Stephen Chen debunks bad journalistic summaries of a Google research paper:

Journalists latched onto Google’s NN 0.95 score vs. the comparison 0.86 (see **EWS Strawman** below), as the accuracy of determining mortality. However the actual metric the researchers used is AUROC (Area Under Receiver Operating Characteristic Curve) and not a measure of predictive accuracy that indexes the difference between the predicted vs. actual like RMSE (Root Mean Squared Error) or MAPE (Mean Absolute Percentage Error). Some articles even erroneously try to explain the 0.95 as the odds ratio.

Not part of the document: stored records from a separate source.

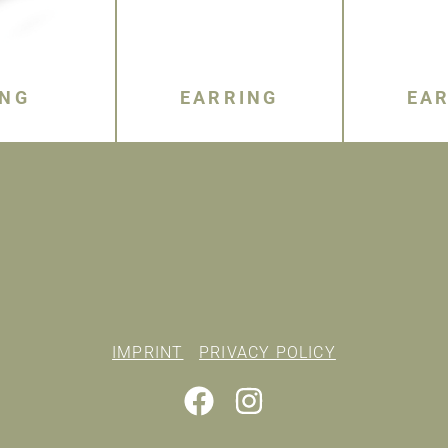
ING
EARRING
EA
IMPRINT
PRIVACY POLICY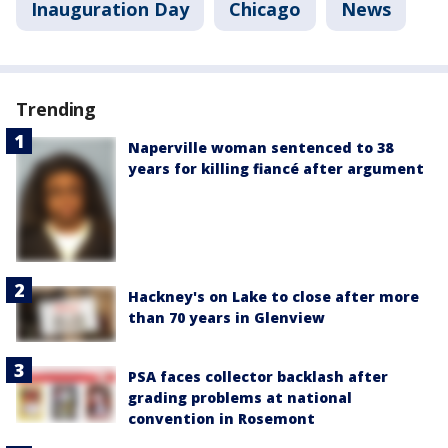
Inauguration Day
Chicago
News
Trending
Naperville woman sentenced to 38
years for killing fiancé after argument
Hackney's on Lake to close after more
than 70 years in Glenview
PSA faces collector backlash after
grading problems at national
convention in Rosemont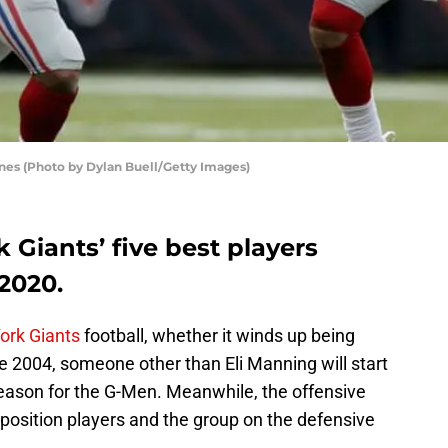
nes (Photo by Dylan Buell/Getty Images)
Giants’ five best players
 2020.
ork Giants
football, whether it winds up being
ce 2004, someone other than Eli Manning will start
eason for the G-Men. Meanwhile, the offensive
ill position players and the group on the defensive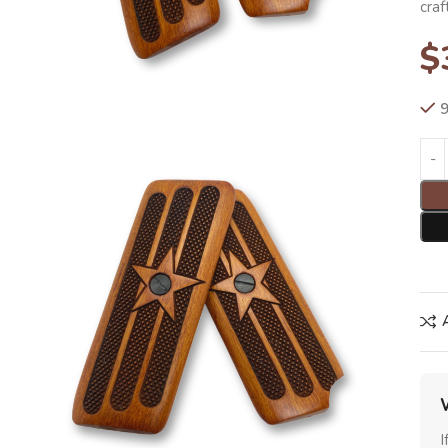
cra
$
9
I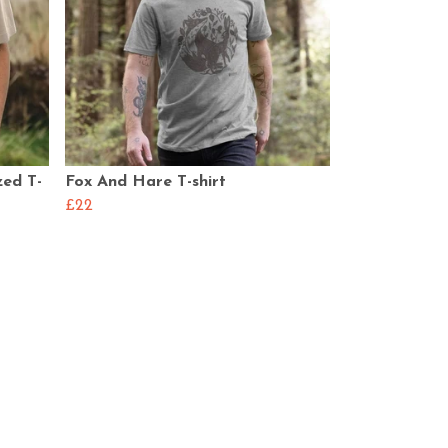
zed T-
Fox And Hare T-shirt
£22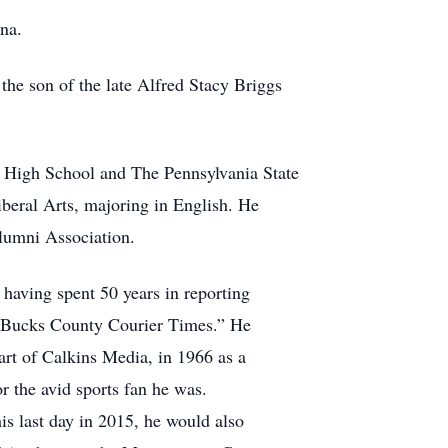
na.
he son of the late Alfred Stacy Briggs
 High School and The Pennsylvania State
iberal Arts, majoring in English. He
lumni Association.
 having spent 50 years in reporting
d “Bucks County Courier Times.” He
art of Calkins Media, in 1966 as a
or the avid sports fan he was.
is last day in 2015, he would also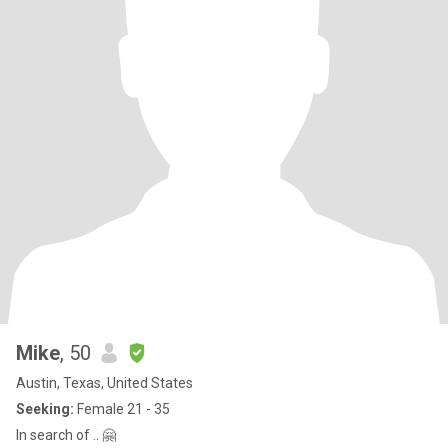
Mike
, 50
Austin, Texas, United States
Seeking:
Female 21 - 35
In search of .. 🤗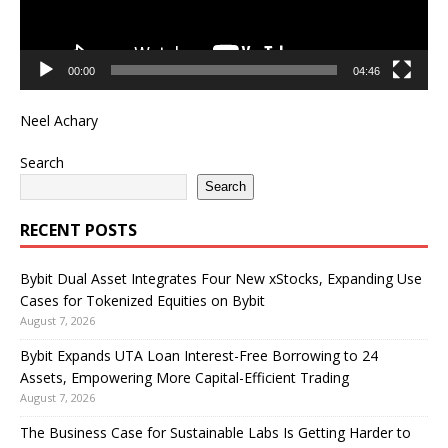
00:00
04:46
Neel Achary
Search
Search
RECENT POSTS
Bybit Dual Asset Integrates Four New xStocks, Expanding Use
Cases for Tokenized Equities on Bybit
August 7, 2026
Bybit Expands UTA Loan Interest-Free Borrowing to 24
Assets, Empowering More Capital-Efficient Trading
August 7, 2026
The Business Case for Sustainable Labs Is Getting Harder to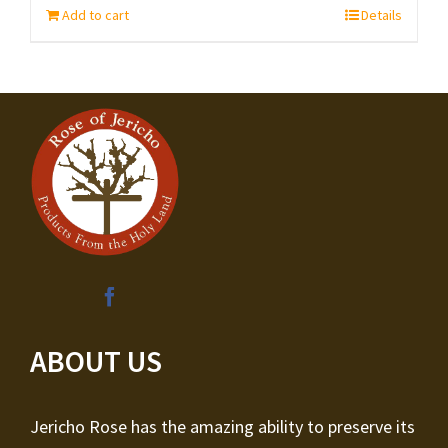
Add to cart
Details
ABOUT US
Jericho Rose has the amazing ability to preserve its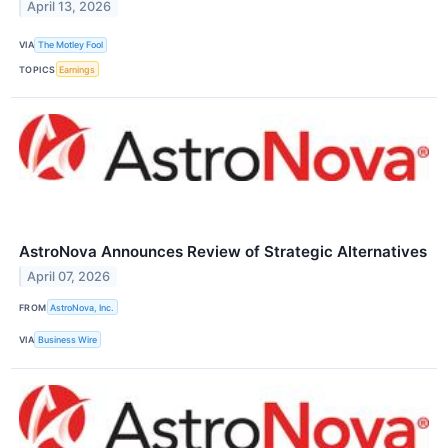
April 13, 2026
VIA
The Motley Fool
TOPICS
Earnings
AstroNova Announces Review of Strategic Alternatives
April 07, 2026
FROM
AstroNova, Inc.
VIA
Business Wire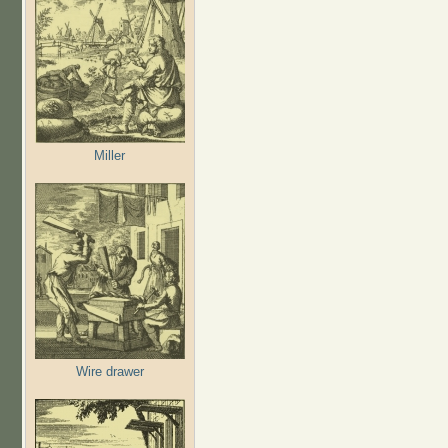
Miller
Wire drawer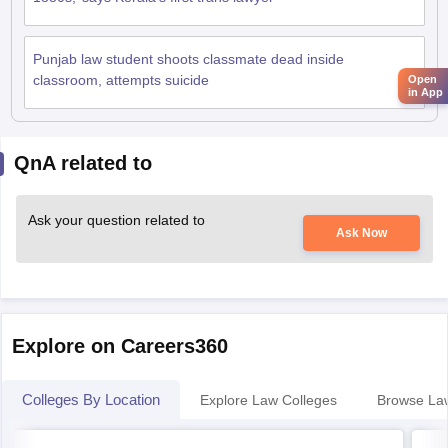
Punjab law student shoots classmate dead inside
classroom, attempts suicide
Open
in App
QnA related to
Ask your question related to
Ask Now
Explore on Careers360
Colleges By Location
Explore Law Colleges
Browse Law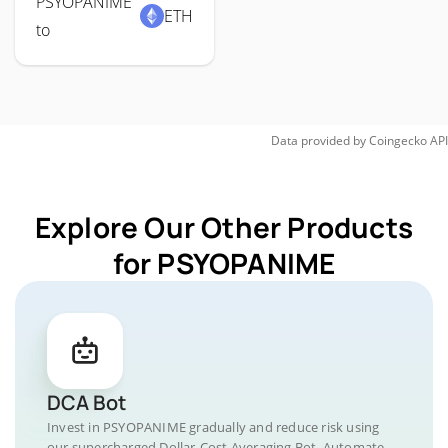
PSYOPANIME
ETH
to
Data provided by
Coingecko
API
Explore Our Other Products
for PSYOPANIME
DCA Bot
Invest in PSYOPANIME gradually and reduce risk using
our supercharged Dollar-Cost Averaging Bot. Automate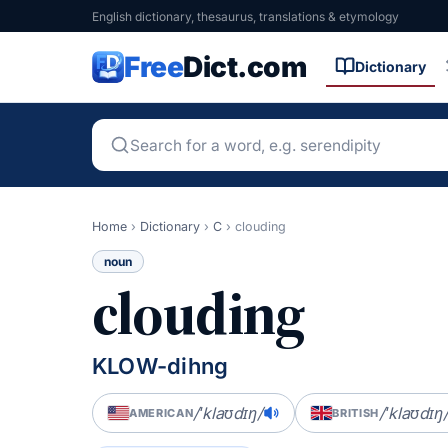
English dictionary, thesaurus, translations & etymology
Free
Dict.com
Dictionary
Home
›
Dictionary
›
C
›
clouding
noun
clouding
KLOW-dihng
/ˈklaʊdɪŋ/
/ˈklaʊdɪŋ
AMERICAN
BRITISH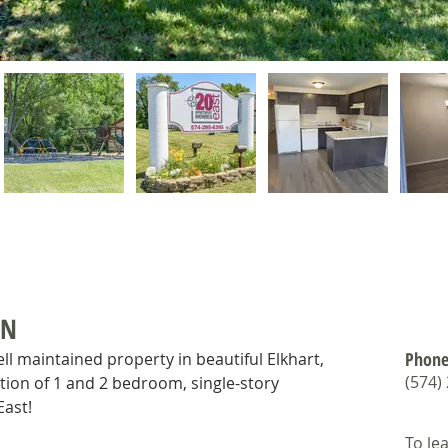
ON
Phone
ell maintained property in beautiful Elkhart, 
(574)
tion of 1 and 2 bedroom, single-story 
ast!
To le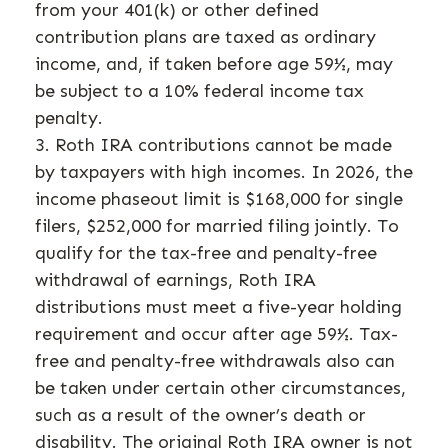
from your 401(k) or other defined
contribution plans are taxed as ordinary
income, and, if taken before age 59½, may
be subject to a 10% federal income tax
penalty.
3. Roth IRA contributions cannot be made
by taxpayers with high incomes. In 2026, the
income phaseout limit is $168,000 for single
filers, $252,000 for married filing jointly. To
qualify for the tax-free and penalty-free
withdrawal of earnings, Roth IRA
distributions must meet a five-year holding
requirement and occur after age 59½. Tax-
free and penalty-free withdrawals also can
be taken under certain other circumstances,
such as a result of the owner’s death or
disability. The original Roth IRA owner is not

Just as the concept of significance has different meanings to statisticians and laypersons, AUROC as a measure of model accuracy does not mean the probability of Google’s NN predicting mortality accurately as journalists/laypersons have taken it to mean. The ROC (see sample above) is a plot of a model’s False Positive Rate (i.e. predicting mortality where there is none) vs. the True Positive Rate (i.e. correctly predicting mortality). A larger area under the curve (AUROC) __means the model produces less False Positives__, not the certainty of mortality as journalists erroneously suggest.

The researchers themselves made no claim to soothsayer abilities, what they said in the paper was:

*… (their) deep learning model would fire half the number of alerts of a traditional predictive model, resulting in many fewer false positives.*

It’s an interesting article and a reminder of the importance of terminological precision (something I personally am not particularly good at).